Yes, Darvocet is a narcotic. It contains propoxyphene, a synthetic opioid that acts on the same brain receptors as other narcotic painkillers. The U.S. Drug Enforcement Administration classified it as a Schedule IV controlled substance, meaning it carried a recognized potential for misuse, abuse, and addiction. Darvocet was pulled from the U.S. market in November 2010 after the FDA determined it could cause dangerous heart rhythm problems even at normal prescribed doses.
What Darvocet Actually Contained
Darvocet was a combination pill with two active ingredients: propoxyphene napsylate (the opioid) and acetaminophen (the same pain reliever in Tylenol). It came in two strengths. Darvocet-N 50 contained 50 mg of propoxyphene and 325 mg of acetaminophen. Darvocet-N 100 contained 100 mg of propoxyphene and 650 mg of acetaminophen.
Propoxyphene is classified as a “centrally acting opiate analgesic,” meaning it works in the brain and spinal cord to reduce pain perception. Specifically, it activates mu-opioid receptors, the same receptors targeted by stronger narcotics like morphine and codeine.
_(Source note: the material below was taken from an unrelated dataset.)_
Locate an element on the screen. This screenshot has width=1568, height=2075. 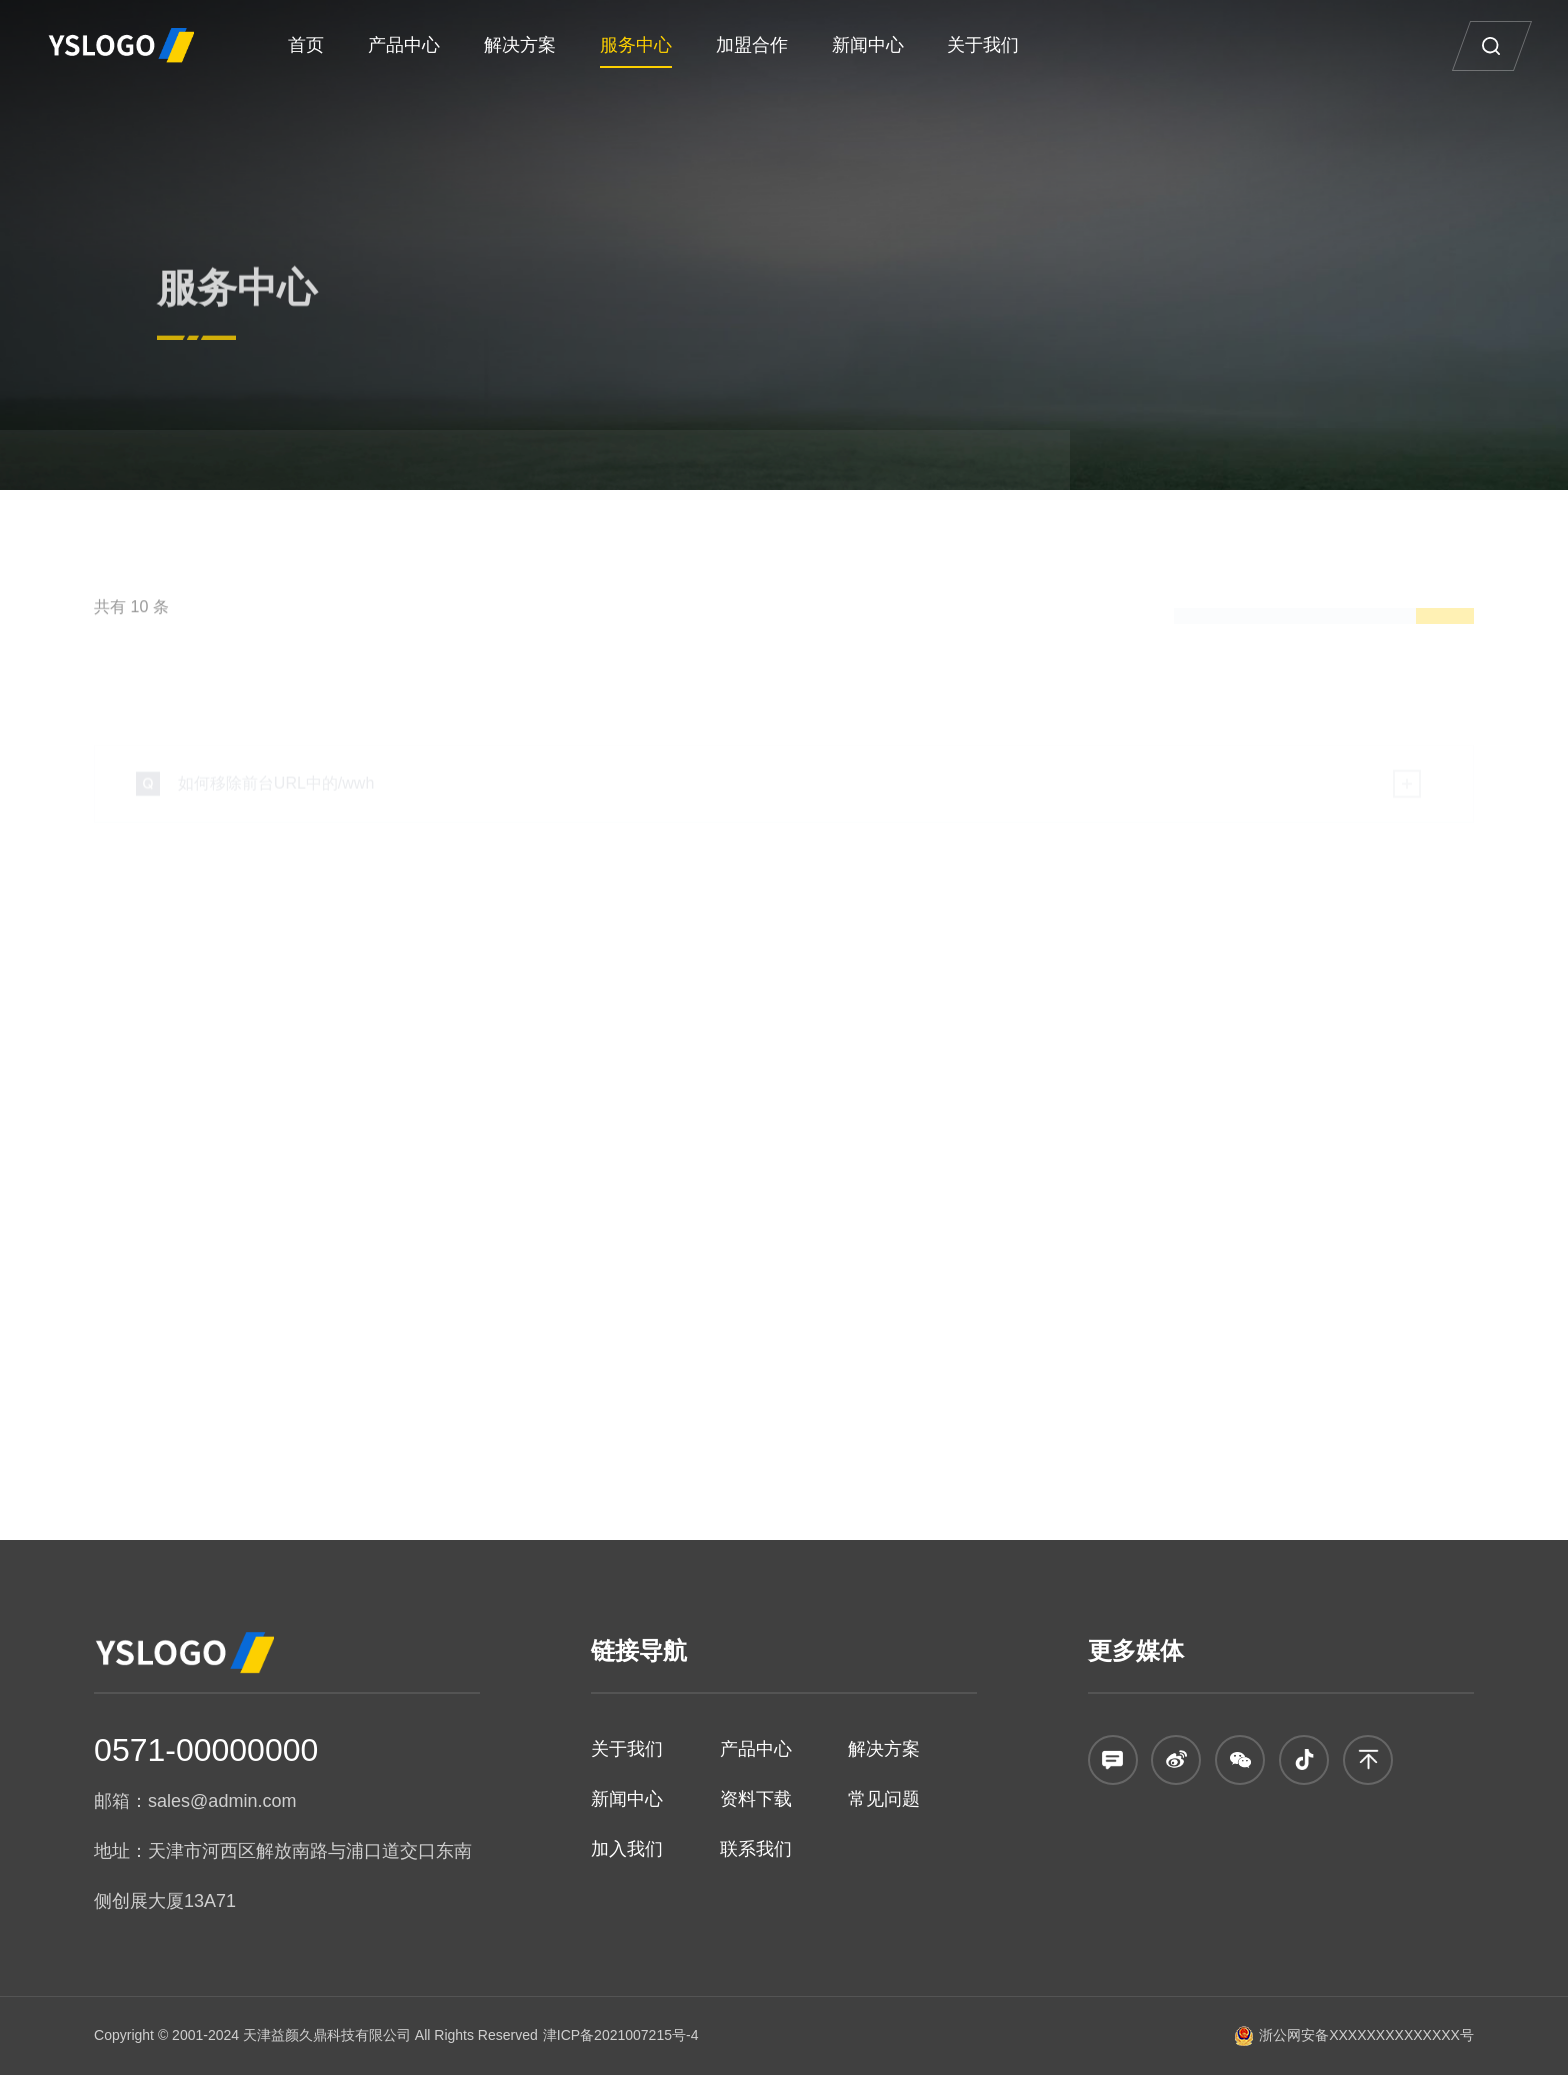
常见问题 is located at coordinates (884, 1799).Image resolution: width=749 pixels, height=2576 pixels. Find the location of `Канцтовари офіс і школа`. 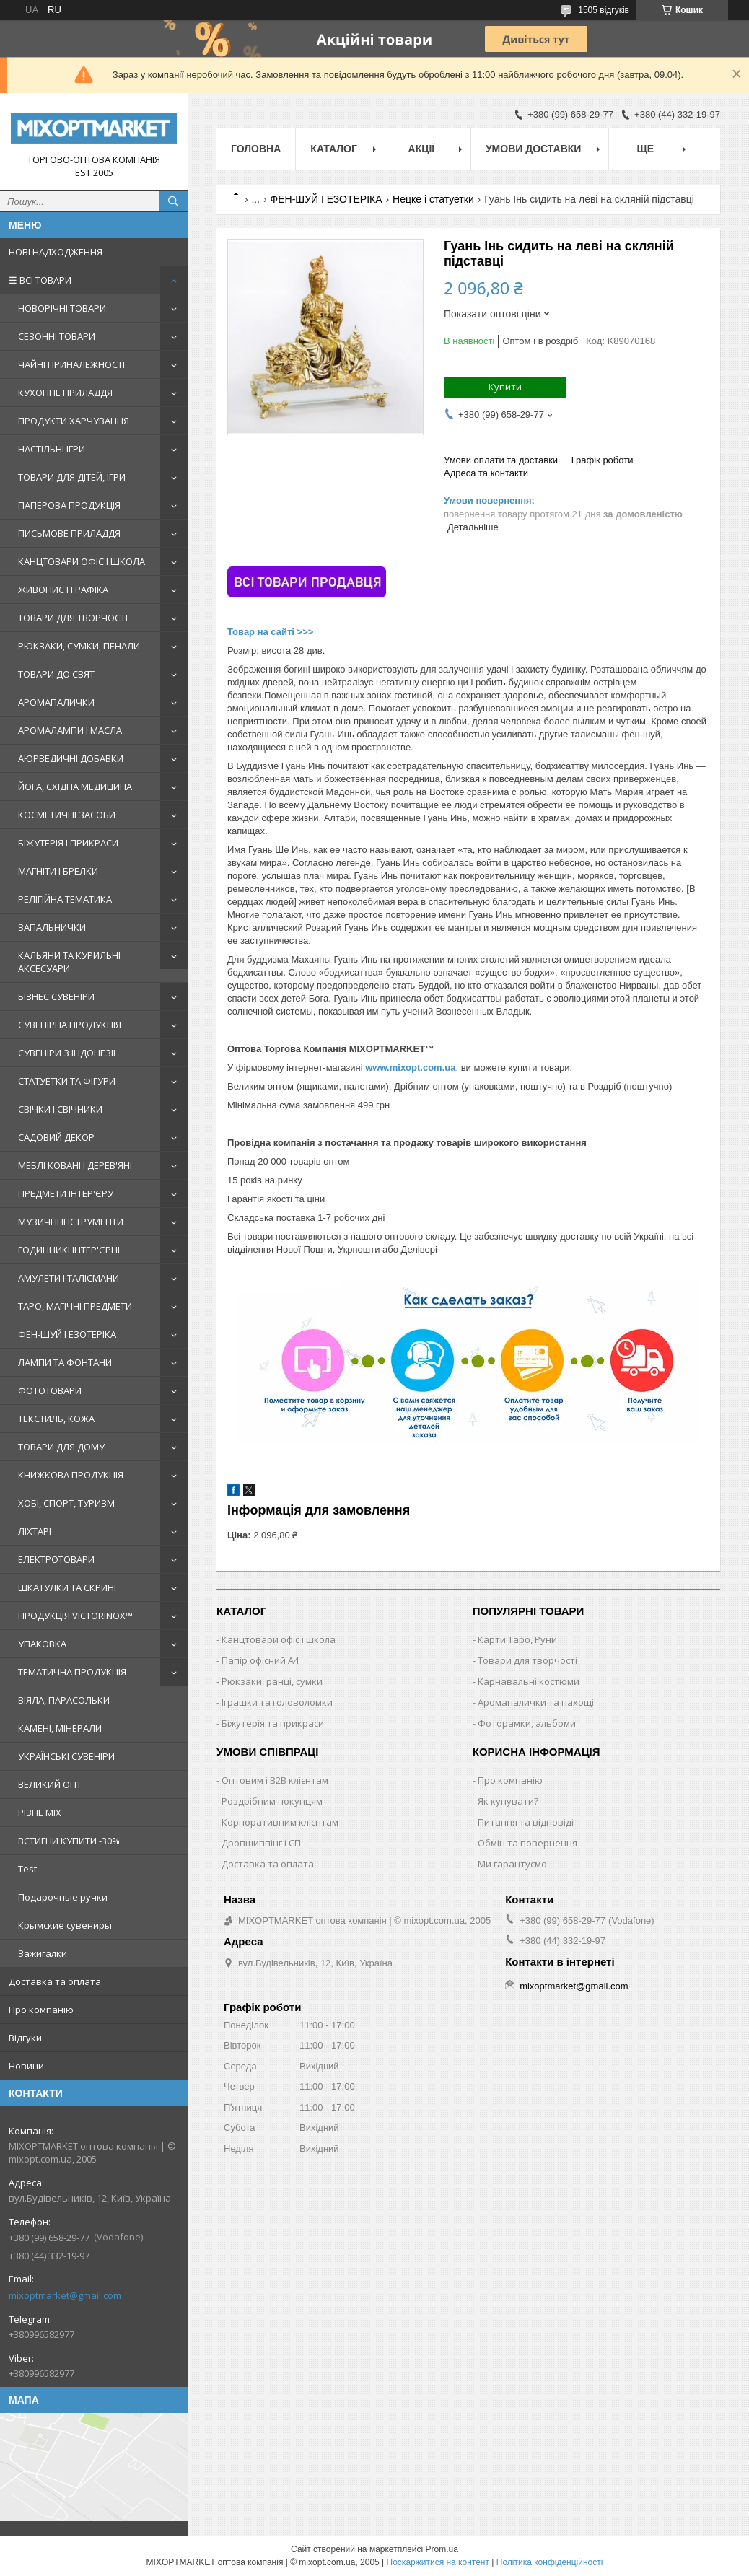

Канцтовари офіс і школа is located at coordinates (279, 1639).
This is what made Darvocet effective for mild to moderate pain, and also what gave it the potential for dependence and misuse that comes with all opioids.
Why the FDA Pulled It From the Market
For years, concerns about propoxyphene’s safety simmered in the medical community. The drug was never considered particularly strong. Many clinicians questioned whether it worked much better than acetaminophen alone. But the real problem turned out to be the heart.
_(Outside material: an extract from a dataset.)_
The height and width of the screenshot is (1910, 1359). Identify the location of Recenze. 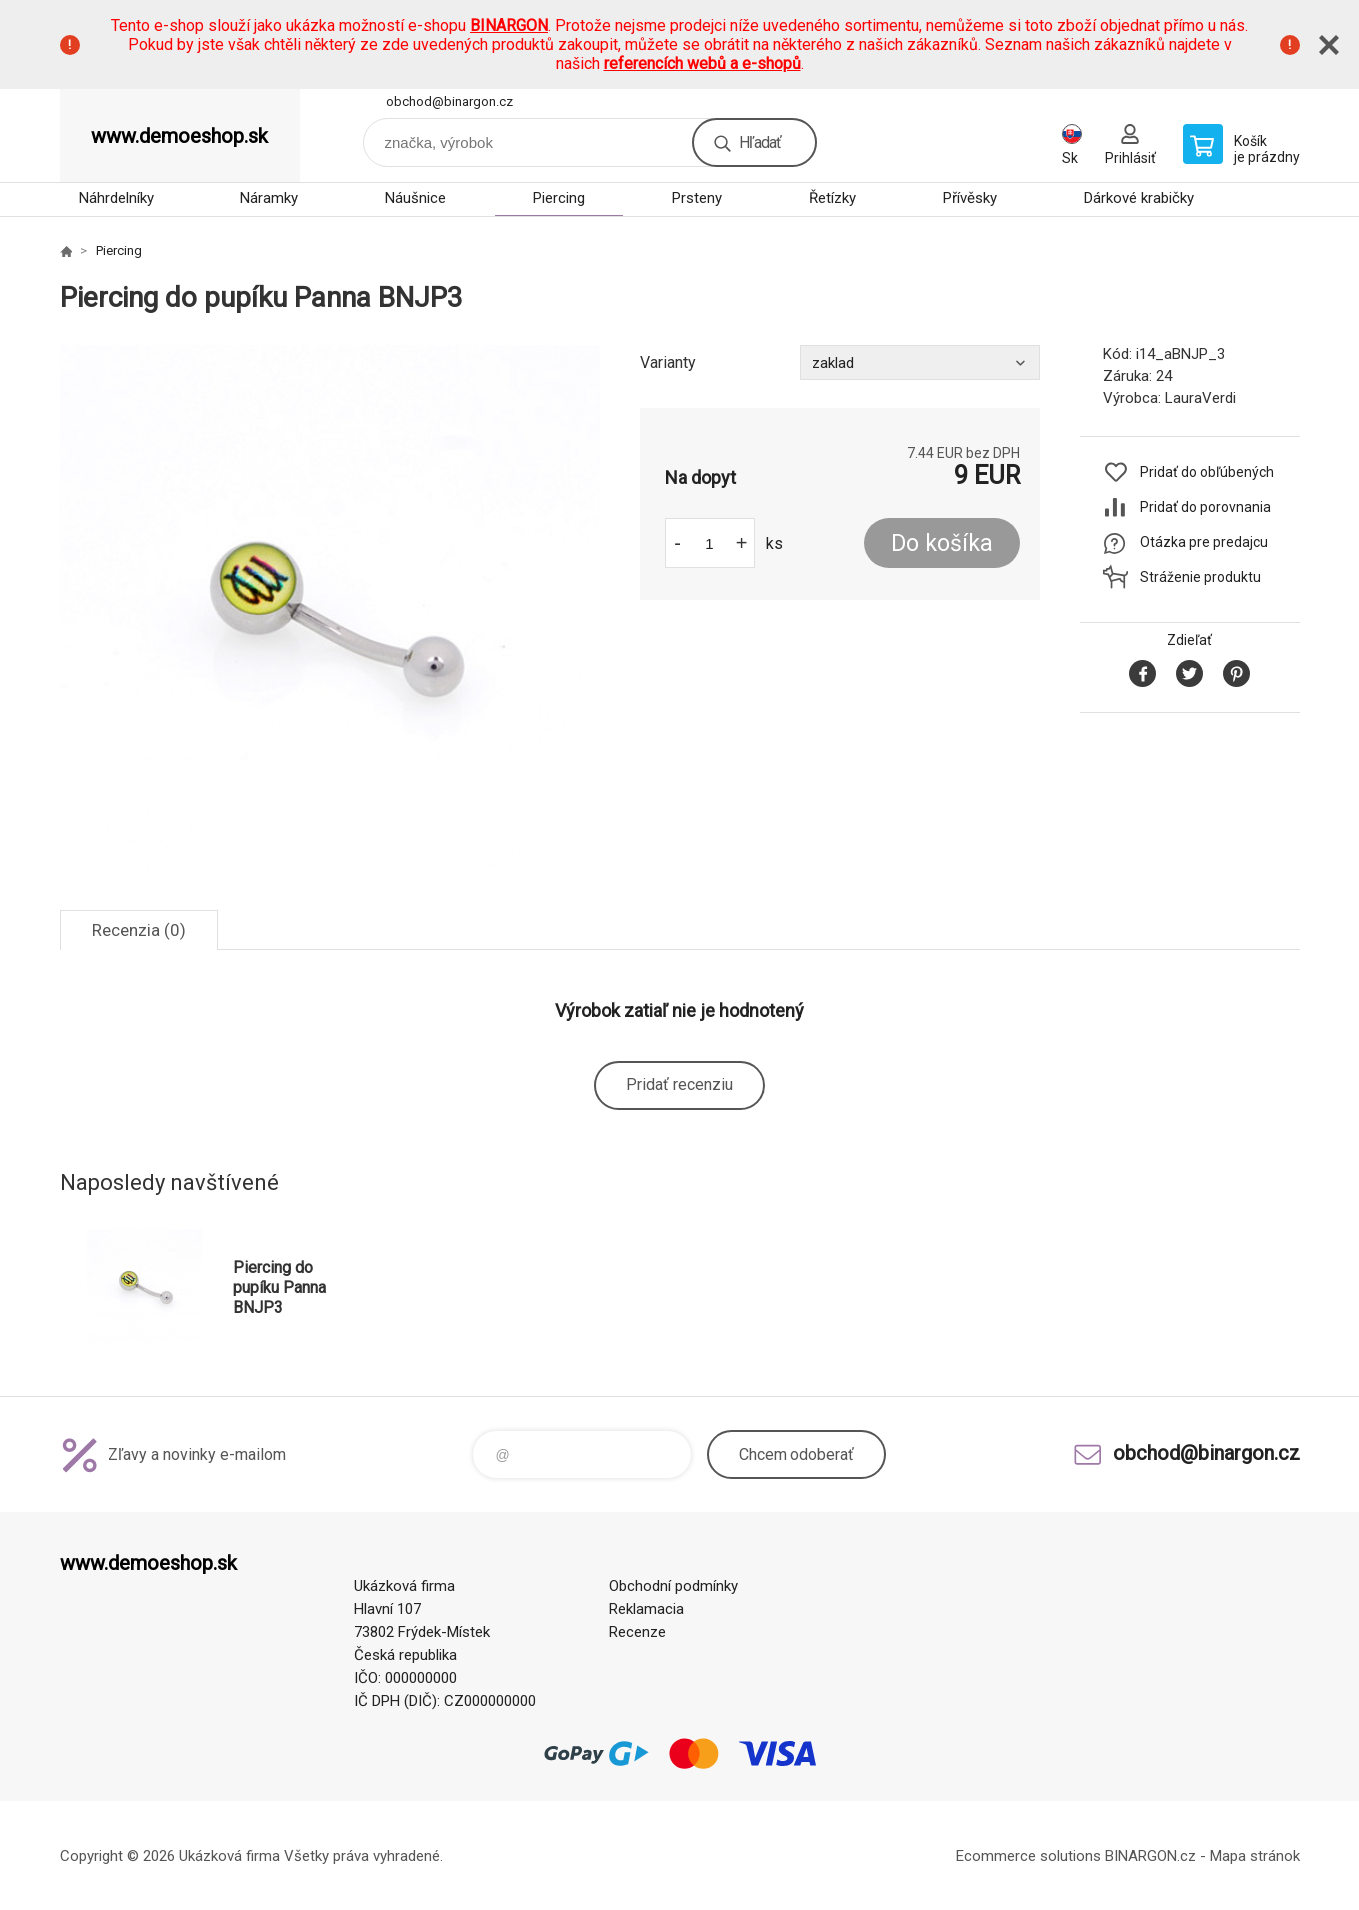
(637, 1632).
On November 19, 2010, the FDA formally recommended against continued prescribing of propoxyphene and asked manufacturers to voluntarily withdraw it from the U.S. market. The decision came after a new clinical study showed that propoxyphene, taken at standard therapeutic doses, caused significant changes in the heart’s electrical activity. Three key measurements on an electrocardiogram (ECG) were affected: the PR interval, the QRS complex, and the QT interval all became abnormally prolonged. These changes increase the risk of serious, potentially fatal heart rhythm disturbances.
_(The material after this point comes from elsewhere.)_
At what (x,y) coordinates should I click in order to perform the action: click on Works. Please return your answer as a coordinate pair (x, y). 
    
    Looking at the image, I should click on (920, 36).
At a daily dose of 600 mg (the high end of what some patients took), the QT interval shifted by nearly 30 milliseconds at steady state. At 900 mg, the shift reached 38 milliseconds. These are meaningful changes in cardiology. The FDA concluded that the safety risks of propoxyphene outweighed its benefits for pain relief, even at recommended doses. A related drug called Darvon, which contained propoxyphene without acetaminophen, was withdrawn at the same time.
How Propoxyphene Affected the Heart
The cardiac toxicity wasn’t just an overdose problem. Lab studies revealed that both propoxyphene and its main breakdown product in the body (norpropoxyphene) interfere with ion channels in heart cells. These channels control the electrical signals that keep the heart beating in rhythm. Propoxyphene blocks sodium channels in a way similar to local anesthetics, and its metabolite is roughly twice as potent at doing this. Both compounds also block potassium channels in the heart with roughly equal strength.
In animal studies, both substances slowed heart rate, reduced the force of heart contractions, and prolonged the time it takes for electrical signals to travel through the heart’s conduction system. The metabolite norpropoxyphene lingers in the body longer than propoxyphene itself, which means the cardiac effects could accumulate over days of regular use. This is part of why the FDA study found the most significant ECG changes at steady state, after 11 days of consistent dosing, rather than after a single dose.
Its Schedule IV Classification
Under the Controlled Substances Act, Darvocet was classified as Schedule IV. This placed it in the same regulatory tier as drugs like benzodiazepines and certain sleep medications. Schedule IV means the government recognized a lower potential for abuse compared to Schedule II opioids (like oxycodone) or Schedule III drugs, but still enough to warrant controlled prescribing and monitoring.
In practice, this lower scheduling made Darvocet easier to prescribe than stronger narcotics. Doctors sometimes chose it as a “milder” option for patients with moderate pain. That perception of relative safety, combined with the cardiac risks that weren’t fully understood until 2010, is part of why the withdrawal was so significant. Millions of prescriptions had been written over the decades it was available.
What Replaced Darvocet for Pain Management
Since Darvocet targeted mild to moderate pain, many of the alternatives that replaced it aren’t opioids at all. For acute pain, the CDC lists NSAIDs (like ibuprofen and naproxen, available as pills or topical creams), acetaminophen, and migraine-specific medications as frontline options.
For longer-lasting or chronic pain, the toolkit is broader. Certain antidepressants that affect pain signaling, particularly those in the SNRI and tricyclic classes, are commonly used. Anticonvulsant medications originally developed for seizures can help with nerve pain. Topical options like capsaicin cream and lidocaine patches provide localized relief without systemic opioid effects. If you were previously prescribed Darvocet and still need pain management, these categories represent where treatment has shifted since 2010.